• EXCERPTED DATA
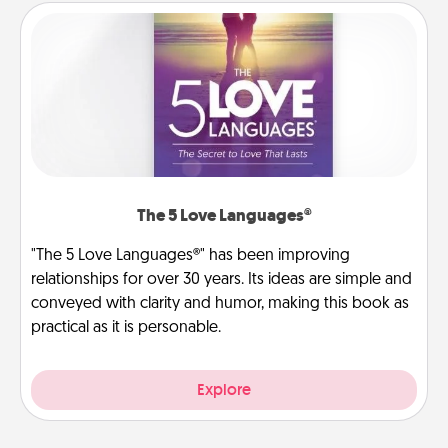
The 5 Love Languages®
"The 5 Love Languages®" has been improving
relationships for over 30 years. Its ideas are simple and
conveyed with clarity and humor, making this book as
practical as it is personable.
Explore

...

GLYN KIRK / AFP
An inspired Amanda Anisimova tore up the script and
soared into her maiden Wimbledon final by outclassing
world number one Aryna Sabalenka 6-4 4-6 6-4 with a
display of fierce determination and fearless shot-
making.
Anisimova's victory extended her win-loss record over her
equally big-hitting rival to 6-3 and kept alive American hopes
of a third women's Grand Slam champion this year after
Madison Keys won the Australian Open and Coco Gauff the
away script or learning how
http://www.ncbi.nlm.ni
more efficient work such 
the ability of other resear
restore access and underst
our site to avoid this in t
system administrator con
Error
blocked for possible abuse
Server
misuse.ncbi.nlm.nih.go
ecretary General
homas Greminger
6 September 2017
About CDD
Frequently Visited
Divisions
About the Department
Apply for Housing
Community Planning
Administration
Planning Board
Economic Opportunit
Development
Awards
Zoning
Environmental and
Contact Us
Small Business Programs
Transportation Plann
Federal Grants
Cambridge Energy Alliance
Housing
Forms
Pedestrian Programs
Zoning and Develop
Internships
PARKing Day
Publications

• ABOUT THIS EXERCISE
Going through the entries above, count the lines that have the word "Anisimova" and state that count alone.

• RESULT
2